Others – Safety Assessment of Food Products and Additives
Safety Assessment of Food Products and Additives
At CRONET Sagl, we provide scientific and regulatory consultancy services focused on the safety assessment of ingredients, additives, and other substances intended for food use. Leveraging our expertise in the evaluation of bioactive substances and a strong understanding of international regulatory frameworks, we support companies in bringing safe and compliant products to market.

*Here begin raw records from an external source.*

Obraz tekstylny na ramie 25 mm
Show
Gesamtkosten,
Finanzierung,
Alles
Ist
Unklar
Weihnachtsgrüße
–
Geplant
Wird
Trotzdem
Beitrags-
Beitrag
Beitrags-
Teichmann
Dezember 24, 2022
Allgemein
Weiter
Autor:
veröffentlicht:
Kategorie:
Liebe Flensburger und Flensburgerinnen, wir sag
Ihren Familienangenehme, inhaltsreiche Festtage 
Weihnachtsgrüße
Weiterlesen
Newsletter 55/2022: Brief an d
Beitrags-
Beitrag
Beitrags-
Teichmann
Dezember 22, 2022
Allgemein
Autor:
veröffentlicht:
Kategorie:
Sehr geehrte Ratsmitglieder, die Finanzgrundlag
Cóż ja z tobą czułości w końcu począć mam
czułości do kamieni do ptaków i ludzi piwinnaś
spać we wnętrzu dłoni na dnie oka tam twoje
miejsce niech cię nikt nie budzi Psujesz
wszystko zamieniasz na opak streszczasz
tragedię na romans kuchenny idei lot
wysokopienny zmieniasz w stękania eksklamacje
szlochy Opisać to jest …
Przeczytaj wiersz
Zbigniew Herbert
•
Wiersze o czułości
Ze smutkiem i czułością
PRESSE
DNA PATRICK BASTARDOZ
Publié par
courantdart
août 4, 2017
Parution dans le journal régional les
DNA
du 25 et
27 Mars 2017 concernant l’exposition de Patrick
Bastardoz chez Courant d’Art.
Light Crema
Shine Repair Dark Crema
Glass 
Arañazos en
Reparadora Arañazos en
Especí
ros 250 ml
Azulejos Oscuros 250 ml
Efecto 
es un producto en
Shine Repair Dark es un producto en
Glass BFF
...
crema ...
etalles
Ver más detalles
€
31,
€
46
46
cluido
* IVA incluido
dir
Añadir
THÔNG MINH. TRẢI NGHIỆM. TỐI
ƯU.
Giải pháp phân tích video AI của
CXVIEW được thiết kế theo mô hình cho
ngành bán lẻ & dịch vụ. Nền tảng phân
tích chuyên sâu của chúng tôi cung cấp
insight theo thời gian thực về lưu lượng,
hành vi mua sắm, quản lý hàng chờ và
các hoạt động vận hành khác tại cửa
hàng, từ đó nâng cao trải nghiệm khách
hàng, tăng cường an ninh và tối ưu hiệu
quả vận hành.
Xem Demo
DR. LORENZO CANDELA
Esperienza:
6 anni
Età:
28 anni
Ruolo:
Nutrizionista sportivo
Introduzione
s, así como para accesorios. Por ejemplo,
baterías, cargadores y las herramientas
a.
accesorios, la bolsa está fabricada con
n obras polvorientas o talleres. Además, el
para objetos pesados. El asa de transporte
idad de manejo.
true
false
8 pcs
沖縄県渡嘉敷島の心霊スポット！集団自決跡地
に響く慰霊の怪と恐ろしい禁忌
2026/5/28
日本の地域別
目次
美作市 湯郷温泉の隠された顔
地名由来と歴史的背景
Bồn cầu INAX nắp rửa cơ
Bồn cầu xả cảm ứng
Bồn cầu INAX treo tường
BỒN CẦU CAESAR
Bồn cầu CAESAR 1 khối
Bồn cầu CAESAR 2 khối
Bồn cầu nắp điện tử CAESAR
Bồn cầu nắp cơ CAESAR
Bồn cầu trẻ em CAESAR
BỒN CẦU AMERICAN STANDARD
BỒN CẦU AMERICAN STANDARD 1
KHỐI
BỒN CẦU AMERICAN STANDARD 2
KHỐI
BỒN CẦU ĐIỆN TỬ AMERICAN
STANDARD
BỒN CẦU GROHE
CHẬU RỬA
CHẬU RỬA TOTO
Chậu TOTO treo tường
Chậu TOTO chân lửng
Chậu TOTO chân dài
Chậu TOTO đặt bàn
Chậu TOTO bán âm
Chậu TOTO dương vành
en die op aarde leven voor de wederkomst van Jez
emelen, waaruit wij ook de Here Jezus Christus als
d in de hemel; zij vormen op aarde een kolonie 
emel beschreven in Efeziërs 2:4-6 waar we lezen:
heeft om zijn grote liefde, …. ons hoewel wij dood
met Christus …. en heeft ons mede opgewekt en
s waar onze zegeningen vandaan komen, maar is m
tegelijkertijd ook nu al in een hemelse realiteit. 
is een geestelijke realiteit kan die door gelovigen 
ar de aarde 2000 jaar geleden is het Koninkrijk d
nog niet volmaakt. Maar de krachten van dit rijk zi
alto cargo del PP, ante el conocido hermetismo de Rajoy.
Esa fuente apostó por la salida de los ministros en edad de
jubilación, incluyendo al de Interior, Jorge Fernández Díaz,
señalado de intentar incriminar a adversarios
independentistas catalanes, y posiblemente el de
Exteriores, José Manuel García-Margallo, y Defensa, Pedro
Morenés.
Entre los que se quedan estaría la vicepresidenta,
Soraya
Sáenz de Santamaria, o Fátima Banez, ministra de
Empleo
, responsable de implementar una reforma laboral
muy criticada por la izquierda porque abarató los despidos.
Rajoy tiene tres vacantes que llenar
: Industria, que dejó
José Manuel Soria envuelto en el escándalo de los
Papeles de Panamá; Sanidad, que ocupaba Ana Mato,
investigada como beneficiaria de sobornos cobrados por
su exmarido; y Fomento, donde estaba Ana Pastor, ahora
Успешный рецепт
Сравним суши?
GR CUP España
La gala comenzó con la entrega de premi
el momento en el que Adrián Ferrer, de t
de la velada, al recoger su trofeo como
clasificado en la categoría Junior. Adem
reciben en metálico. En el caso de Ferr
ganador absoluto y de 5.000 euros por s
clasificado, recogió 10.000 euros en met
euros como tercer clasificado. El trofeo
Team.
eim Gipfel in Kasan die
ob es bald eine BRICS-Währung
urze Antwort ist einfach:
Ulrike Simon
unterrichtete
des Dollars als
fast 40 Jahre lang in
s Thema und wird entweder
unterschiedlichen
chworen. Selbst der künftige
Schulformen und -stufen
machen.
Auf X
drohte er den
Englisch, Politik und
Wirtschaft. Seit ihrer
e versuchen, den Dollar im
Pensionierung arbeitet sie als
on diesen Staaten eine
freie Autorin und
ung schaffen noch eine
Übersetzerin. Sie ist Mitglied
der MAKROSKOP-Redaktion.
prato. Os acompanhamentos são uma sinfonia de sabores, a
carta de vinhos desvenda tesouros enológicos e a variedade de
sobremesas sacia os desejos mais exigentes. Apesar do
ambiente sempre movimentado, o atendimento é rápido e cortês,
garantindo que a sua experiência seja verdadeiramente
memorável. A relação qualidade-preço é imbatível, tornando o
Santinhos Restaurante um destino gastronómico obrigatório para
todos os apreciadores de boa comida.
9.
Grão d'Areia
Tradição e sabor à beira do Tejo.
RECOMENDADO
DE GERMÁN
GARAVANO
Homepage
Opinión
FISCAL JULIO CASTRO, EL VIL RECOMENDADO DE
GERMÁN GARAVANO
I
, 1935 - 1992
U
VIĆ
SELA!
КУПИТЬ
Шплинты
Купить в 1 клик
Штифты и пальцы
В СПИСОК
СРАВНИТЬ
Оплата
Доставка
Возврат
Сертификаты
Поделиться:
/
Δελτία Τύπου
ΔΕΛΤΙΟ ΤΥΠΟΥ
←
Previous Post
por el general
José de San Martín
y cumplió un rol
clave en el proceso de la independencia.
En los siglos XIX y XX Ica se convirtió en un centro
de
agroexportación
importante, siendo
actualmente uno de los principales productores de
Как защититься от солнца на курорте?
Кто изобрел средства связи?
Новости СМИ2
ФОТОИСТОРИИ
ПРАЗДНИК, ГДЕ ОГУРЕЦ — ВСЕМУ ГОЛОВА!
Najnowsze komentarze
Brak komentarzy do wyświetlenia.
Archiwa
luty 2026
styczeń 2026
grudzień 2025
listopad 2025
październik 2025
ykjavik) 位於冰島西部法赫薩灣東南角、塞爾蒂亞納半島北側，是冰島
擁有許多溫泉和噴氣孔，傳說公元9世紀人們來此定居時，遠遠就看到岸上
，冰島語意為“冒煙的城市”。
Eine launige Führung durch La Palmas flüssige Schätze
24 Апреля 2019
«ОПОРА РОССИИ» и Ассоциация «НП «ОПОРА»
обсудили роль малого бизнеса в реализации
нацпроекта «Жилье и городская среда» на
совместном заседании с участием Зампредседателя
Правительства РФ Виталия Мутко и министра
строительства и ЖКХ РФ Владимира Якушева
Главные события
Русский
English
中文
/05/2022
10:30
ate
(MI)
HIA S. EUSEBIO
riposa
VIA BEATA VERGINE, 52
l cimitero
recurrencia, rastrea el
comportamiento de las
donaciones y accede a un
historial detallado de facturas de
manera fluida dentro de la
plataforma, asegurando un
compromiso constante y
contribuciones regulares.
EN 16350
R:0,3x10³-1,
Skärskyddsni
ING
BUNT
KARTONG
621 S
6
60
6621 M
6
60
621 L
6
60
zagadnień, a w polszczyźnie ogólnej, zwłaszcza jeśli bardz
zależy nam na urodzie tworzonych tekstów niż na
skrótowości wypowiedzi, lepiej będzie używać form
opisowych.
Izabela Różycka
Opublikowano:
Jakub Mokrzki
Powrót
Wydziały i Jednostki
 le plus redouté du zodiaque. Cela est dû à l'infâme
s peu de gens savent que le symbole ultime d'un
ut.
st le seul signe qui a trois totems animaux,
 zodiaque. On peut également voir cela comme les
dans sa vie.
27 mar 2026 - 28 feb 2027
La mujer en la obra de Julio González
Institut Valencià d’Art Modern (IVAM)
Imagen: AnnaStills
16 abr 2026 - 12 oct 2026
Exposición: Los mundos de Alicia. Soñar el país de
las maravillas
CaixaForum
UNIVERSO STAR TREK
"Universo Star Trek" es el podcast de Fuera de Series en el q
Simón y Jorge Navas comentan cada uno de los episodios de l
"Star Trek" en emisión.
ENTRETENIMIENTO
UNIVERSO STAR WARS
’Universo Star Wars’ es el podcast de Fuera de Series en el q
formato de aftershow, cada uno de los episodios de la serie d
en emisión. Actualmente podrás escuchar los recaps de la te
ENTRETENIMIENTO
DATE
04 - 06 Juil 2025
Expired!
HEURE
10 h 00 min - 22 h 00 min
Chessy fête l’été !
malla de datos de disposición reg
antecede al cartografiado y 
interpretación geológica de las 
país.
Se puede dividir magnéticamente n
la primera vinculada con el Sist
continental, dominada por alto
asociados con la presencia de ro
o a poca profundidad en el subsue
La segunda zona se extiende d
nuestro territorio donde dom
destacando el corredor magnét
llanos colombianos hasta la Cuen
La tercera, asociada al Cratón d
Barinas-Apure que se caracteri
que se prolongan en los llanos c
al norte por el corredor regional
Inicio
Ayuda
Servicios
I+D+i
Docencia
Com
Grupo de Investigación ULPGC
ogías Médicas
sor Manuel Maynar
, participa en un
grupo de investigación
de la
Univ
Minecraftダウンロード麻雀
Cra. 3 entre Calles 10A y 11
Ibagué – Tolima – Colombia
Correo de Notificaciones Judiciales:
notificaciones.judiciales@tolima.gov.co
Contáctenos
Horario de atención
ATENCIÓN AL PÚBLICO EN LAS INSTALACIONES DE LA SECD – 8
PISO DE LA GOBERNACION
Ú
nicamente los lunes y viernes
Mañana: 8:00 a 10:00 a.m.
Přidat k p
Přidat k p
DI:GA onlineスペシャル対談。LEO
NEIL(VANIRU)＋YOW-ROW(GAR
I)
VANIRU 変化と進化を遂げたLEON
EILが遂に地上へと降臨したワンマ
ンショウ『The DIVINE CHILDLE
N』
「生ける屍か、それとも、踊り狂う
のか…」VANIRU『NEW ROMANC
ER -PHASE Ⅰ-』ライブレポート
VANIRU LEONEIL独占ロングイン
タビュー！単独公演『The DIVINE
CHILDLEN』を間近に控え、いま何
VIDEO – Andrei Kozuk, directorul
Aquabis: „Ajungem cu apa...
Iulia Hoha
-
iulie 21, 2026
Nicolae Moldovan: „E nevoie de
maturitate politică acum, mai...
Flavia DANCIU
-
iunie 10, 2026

Toxicological and Risk Assessment
We conduct comprehensive toxicological profiling of food ingredients and additives, evaluating parameters such as mutagenicity, carcinogenicity, and systemic toxicity. Our services include the critical review of preclinical studies to verify compliance with international standards (OECD, EFSA, FDA), as well as predictive risk assessments using advanced in silico tools like QSAR and read-across models.
Regulatory Support and Dossier Preparation
We assist in preparing and submitting regulatory dossiers for novel food substances, additives, flavourings, and enzymes, ensuring full alignment with EU regulations (e.g., Regulation EC 1333/2008), FDA guidelines, and other jurisdictional requirements. We also support clients in communicating effectively with regulatory authorities.
ADME and Bioavailability Evaluation
To understand the biological behavior of a substance, we evaluate its absorption, distribution, metabolism, and excretion (ADME). Our approach combines in vitro testing with in silico modeling to provide scientifically sound predictions of how substances behave within the body.
Impurity and Contaminant Assessment
We help identify and assess potential contaminants such as heavy metals, process residues, microplastics and natural toxins. Our risk assessment process evaluates the chemical safety implications of these impurities, supporting data-driven decisions and regulatory readiness.
Testing Strategy and Study Design
We guide companies in developing tailored testing strategies for safety evaluation. This includes support in selecting qualified GLP-certified laboratories and overseeing study execution to ensure data integrity and regulatory acceptance.
Labelling and Claims
Our consultants ensure that product labels comply with EU, US, and Swiss regulations. We also assist in the validation and submission of nutritional and health claims, supporting product positioning with scientifically sound and legally compliant messaging.
Why Choose CRONET?
Multidisciplinary Expertise
Experience in toxicology, food safety, and regulatory science.
Regulatory Know-How
Proven success with EFSA, FDA, and Swissmedic submissions.
Integrated Support
From early substance evaluation to final dossier submission.
Scientific Rigor
Every assessment is grounded in internationally recognized methodologies.